Avec le recul, je me demande comment j’ai pu ne pas voir...

Mais sur le moment, tout ce que je désirais c’etait la poursuivre, courir jusqu’à son putain de bureau, fermer à clé derriere nous pour ensuite la prendre sauvagement à mon tour. Mon corps en avait envie et il devenait fou.

Mais non, d’un coup dans ma voiture, je fus saisi par ce qui me restait de ma conscience qui me hurlait de me barrer, et vite.

Ce que je fis.

Sur le retour, quelque chose en moi s’est débridé. Un autre moi prenait forme. Je ne peux pas l’exprimer autrement. Une force supérieure a fait taire ma culpabilité. Dans ce nouveau monde où Emeline m’avait transporté, ma femme n’existait plus, mon travail, mes amis, ma vie non plus. J’entendis cette petite voix pour la première fois. « Elle a dit qu’elle est à toi, Karl », « vous êtes destinés », voilà, ce qu’elle me hurlait à l’oreille. Je revivais la scène à l’infini, avide de la revoir. J’avais faim de ma sirène et il était clair qu’elle aussi.

Je m’engouffrai dans le premier parking à ma disposition et sortis mon téléphone. En détective du dimanche, je la cherchai sur les réseaux, mais hélas, elle n’y semblait pas active. À son nom, je trouvai juste un instagram. Un profil public, simple, qui offrait toute une palette de belles couleurs et de photos passe-partout. Des animaux, des paysages, mais aucune image, aucun selfie d’Emeline. J’aurais tant aimé découvrir sa vie, pouvoir poser mes yeux encore un peu sur elle, mais non. Elle était de celles qui n’avaient pas besoin de la validation des autres. Cela ne m’étonna guère : à elle seule, elle était la définition de la beauté, le but ultime qu’aucune autre n’atteindrait jamais de toute façon.

C’est en tout cas la conclusion que j’en fis. Avec son charme indéniable, son attitude tantôt adorable, tantôt ensorceleuse, pour moi elle était l’incarnation de la perfection.

Je ne parvenais pas à comprendre sa logique. Etais-ce un jeu ? Si c'était le cas, il me plaisait beaucoup et ce côté caché était compatible avec ma vie actuelle. Jusqu’à ce que je prenne une décision, en tout cas.

J’ai erré des heures dans les rues de ma ville, puis suis rentré chez moi, avec la grogne, comme dit toujours Line. Vous savez, un énervement qui pulse dans les veines, la colère qui nous guette à chaque once de contrariété.

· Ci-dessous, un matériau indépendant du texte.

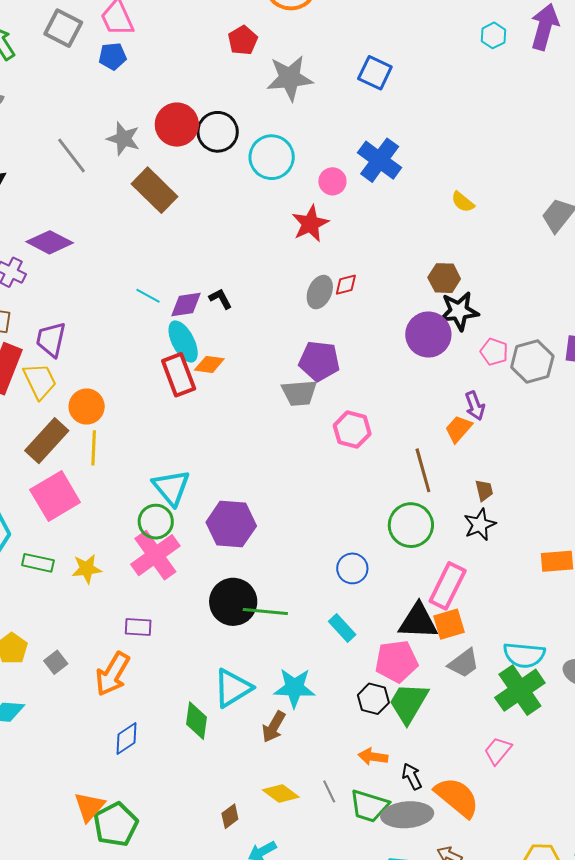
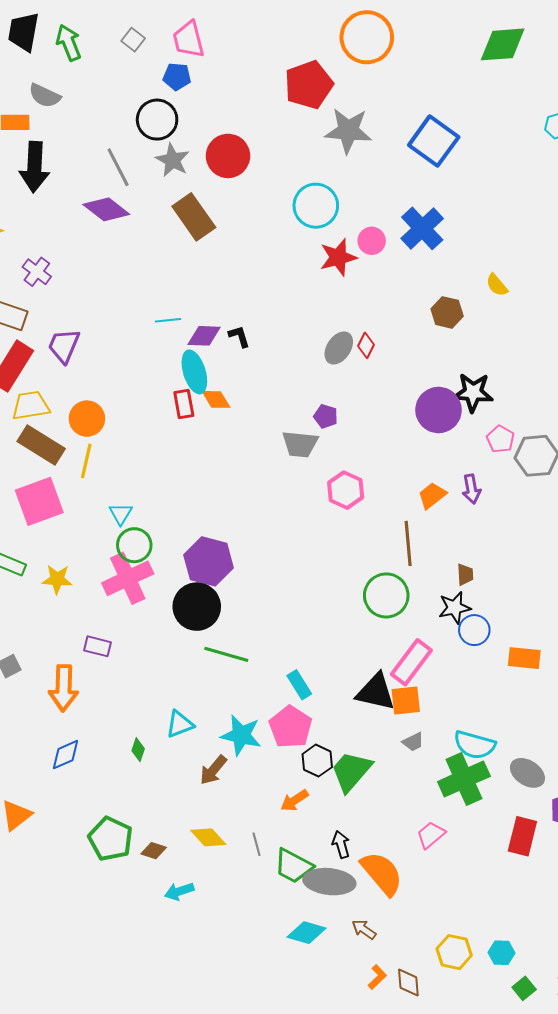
gray square: (63, 28) -> (133, 40), size x0.6
red pentagon: (243, 40) -> (309, 85), size x1.6
blue square: (375, 73) -> (434, 141), size x1.4
black circle: (218, 132) -> (157, 120), moved
red star: (310, 224) -> (338, 257), moved
purple diamond: (50, 242) -> (106, 209), moved
brown hexagon: (444, 278) -> (447, 312), moved
red diamond: (346, 285) -> (366, 345), turned -60
cyan line: (148, 296) -> (168, 320), turned -45
purple pentagon: (319, 361) -> (326, 416), size x0.6
orange diamond: (209, 364) -> (216, 399), turned 40
red rectangle: (179, 375) -> (184, 404), size x0.7
yellow trapezoid: (40, 381) -> (31, 406), moved, turned -84
orange trapezoid: (459, 429) -> (432, 495), moved
brown rectangle: (47, 441) -> (41, 445), turned 69
cyan triangle: (171, 488) -> (121, 514), moved, size x0.6
blue circle: (352, 568) -> (474, 630), moved
black circle: (233, 602) -> (197, 607), moved
pink pentagon: (396, 661) -> (291, 727), moved, turned 30
gray trapezoid: (464, 663) -> (413, 742), size x0.7
orange arrow: (113, 674) -> (64, 688), turned -39
cyan triangle: (233, 688) -> (180, 724), size x0.7
green diamond: (197, 721) -> (138, 750), size x0.6
orange arrow: (373, 757) -> (294, 800), moved, turned -52
brown diamond: (230, 816) -> (154, 851), turned 45
green pentagon: (116, 825) -> (111, 839), moved, turned -30

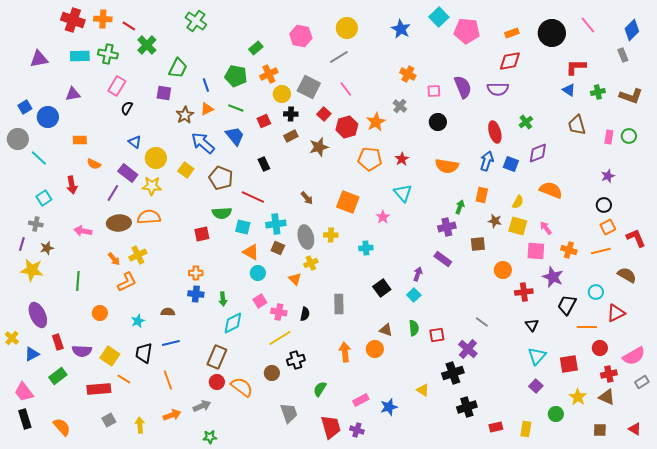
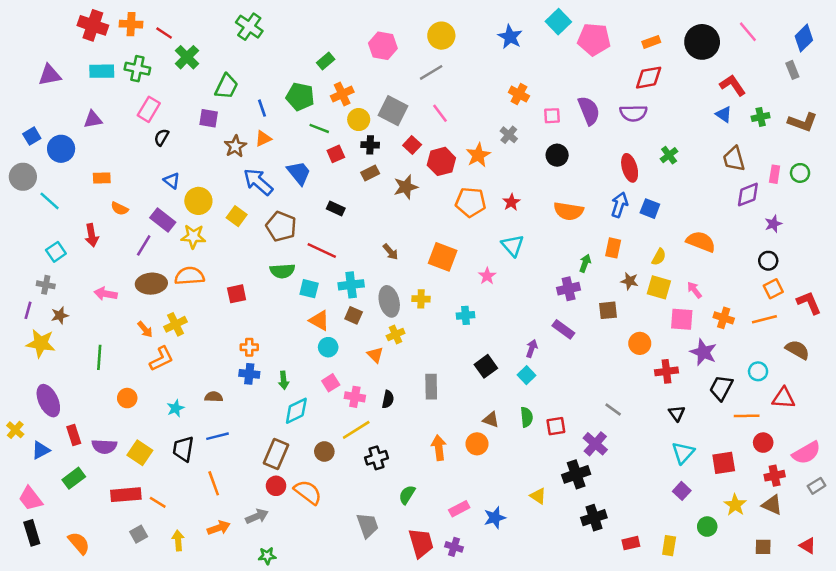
red L-shape: (576, 67) -> (733, 85), turned 55
green line: (236, 108) -> (319, 128), moved
purple diamond: (538, 153) -> (748, 195), moved
black rectangle: (264, 164) -> (336, 209), turned -40
red square: (202, 234) -> (237, 294), moved
red triangle: (616, 313) -> (783, 398), turned 30
brown circle: (272, 373) -> (324, 451), moved
orange line: (124, 379) -> (158, 502), moved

Ce soir-ci, l’idée de croiser ma femme n’a plus animé ma culpabilité, loin de là. Une autre émotion s’est allumée : le rejet.

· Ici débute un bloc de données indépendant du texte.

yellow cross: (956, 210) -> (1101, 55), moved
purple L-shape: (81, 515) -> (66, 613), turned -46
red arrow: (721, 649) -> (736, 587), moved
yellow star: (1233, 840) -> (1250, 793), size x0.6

Je ne voulais pas qu’elle s’approche, je redoutais la confrontation.

Par chance, en arrivant, j’ai constaté que tout était éteint. Dans le salon flottait encore l’odeur fleurie de la bougie que j’avais offert à Line. Cet effluve d’ordinaire si apaisant, si familier était devenu étouffant, écoeurant. Tendant l’oreille, le son de la télévision m’indiquait que Line était dans la chambre, couchée devant sa série.

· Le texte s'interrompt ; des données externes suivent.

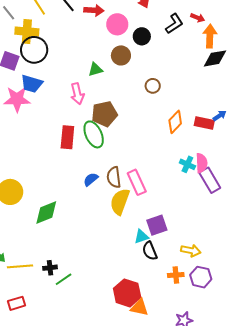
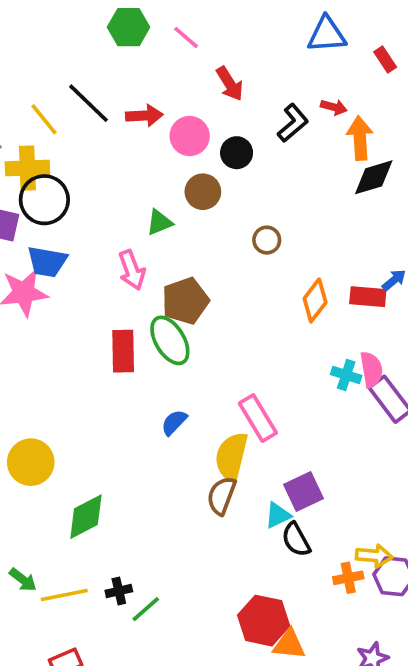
brown semicircle: (114, 177) -> (222, 496), moved, turned 35
green diamond: (46, 213) -> (86, 517), moved
yellow arrow: (191, 251) -> (374, 556), moved

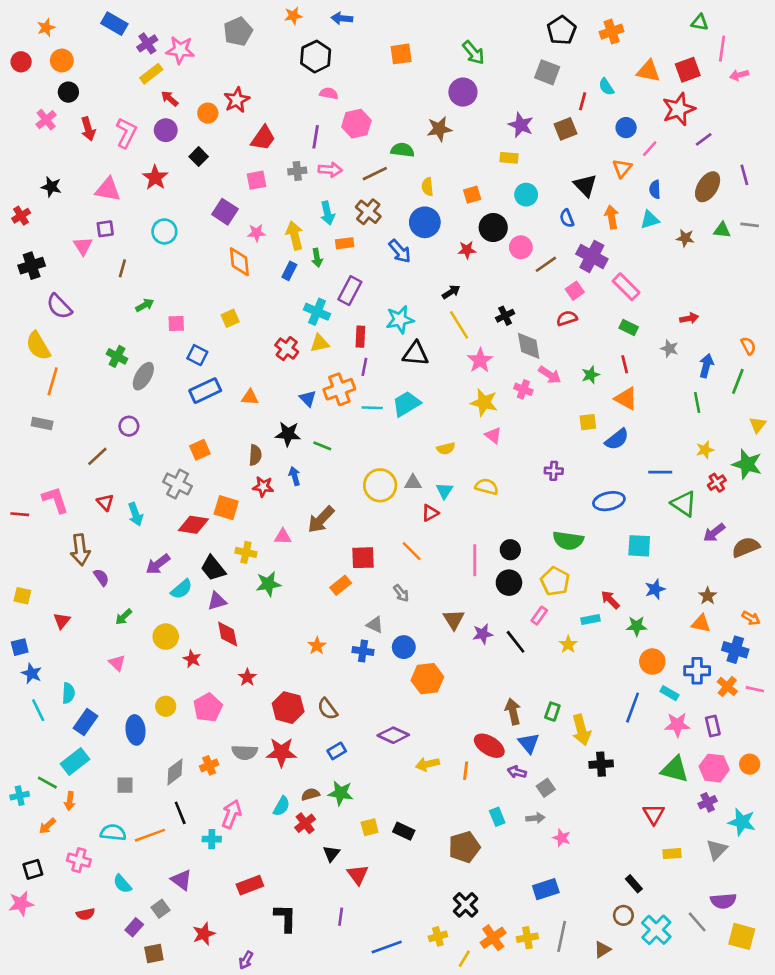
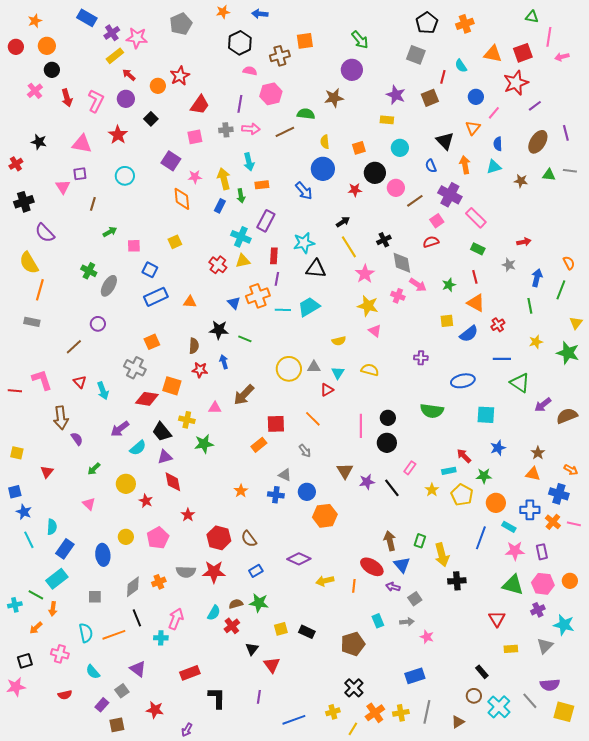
brown cross: (368, 212) -> (280, 56), moved, turned 36
red cross: (717, 483) -> (498, 325), moved
yellow pentagon: (555, 581) -> (462, 495), moved
cyan semicircle: (113, 833) -> (86, 633), turned 72
red star: (204, 934) -> (155, 710), turned 30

Je suis passé devant la porte ouverte à toute vitesse, maugréant un bonjour, mais sans un regard.

J’évitais de claquer la porte de la salle de bain derrière moi. Mais l’envie était là. Cette rage ne me quittait plus.

Une cacophonie dans ma tête m'empêchait de réfléchir. D’où venaient toutes ces voix et toutes ces images ? Du sexe, du sale, mon esprit me racontaient des histoires dans lesquelles Emeline était sans la moindre limite. J’étais brut, animal, à la limite d’une violence à laquelle elle consentait, me suppliant d’aller toujours plus loin.

Comme possédé, je n’avais plus le moindre contrôle.

Sous une douche presque brûlante, je tachais d’extirper ces fantasmes par le seul moyen que je connaissais.

Je me laissais aller à l’orgasme, dans un râle bruyant que je ne cherchai même pas à taire. Malgré ça, ma frustration était toujours là.

Je me revois, assis dans ma douche, épuisé, reprenant peu à peu mes esprits. Quelque chose en moi s'était développé, mais sur le moment, je pensais le problème derrière moi. En réalité, je n’avais réussi qu’à l’endormir.

Quand je suis enfin sorti de la salle de bain, Line s'était endormie. Mon comportement de ces derniers jours ne lui avait pas donné envie de m’attendre ni de s’approcher et ça m'arrangeait. Je m’en voulais pour ma froideur et pour ce qu’elle avait dû penser, mais comme je n’avais pas de réponse à lui apporter, qu’elle ne soit pas dans les parages me rassura.

Je me suis endormi sur le canapé du salon, avec l’image d’Emeline au fond des yeux.